━━━━━ Information provided ━━━━━
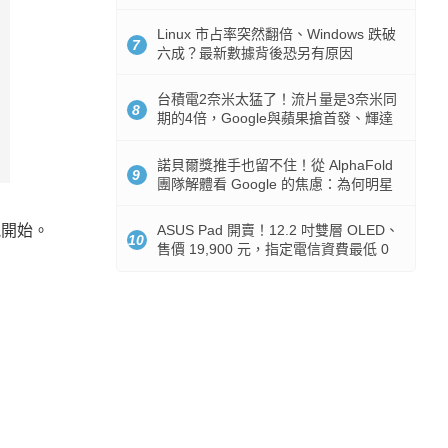
512GB 起跳
Linux 市占率突然翻倍、Windows 跌破
7
六成？最新數據背後恐另有原因
台積電2奈米太猛了！流片量是3奈米同
8
期的4倍，Google與蘋果搶首發、輝達
與AMD排隊等產能
諾貝爾獎推手也留不住！從 AlphaFold
9
團隊解體看 Google 的焦慮：為何明星
實驗室要為 Gemini 讓路？
ASUS Pad 開賣！12.2 吋雙層 OLED、
能開始。
10
售價 19,900 元，指定電信資費最低 0
元入手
━━━━━
▶ **What to produce**: The entries are to be written out again exactly, without their pictures.

▶ **Answer below**:
512GB 起跳
Linux 市占率突然翻倍、Windows 跌破
7
六成？最新數據背後恐另有原因
台積電2奈米太猛了！流片量是3奈米同
8
期的4倍，Google與蘋果搶首發、輝達
與AMD排隊等產能
諾貝爾獎推手也留不住！從 AlphaFold
9
團隊解體看 Google 的焦慮：為何明星
實驗室要為 Gemini 讓路？
ASUS Pad 開賣！12.2 吋雙層 OLED、
能開始。
10
售價 19,900 元，指定電信資費最低 0
元入手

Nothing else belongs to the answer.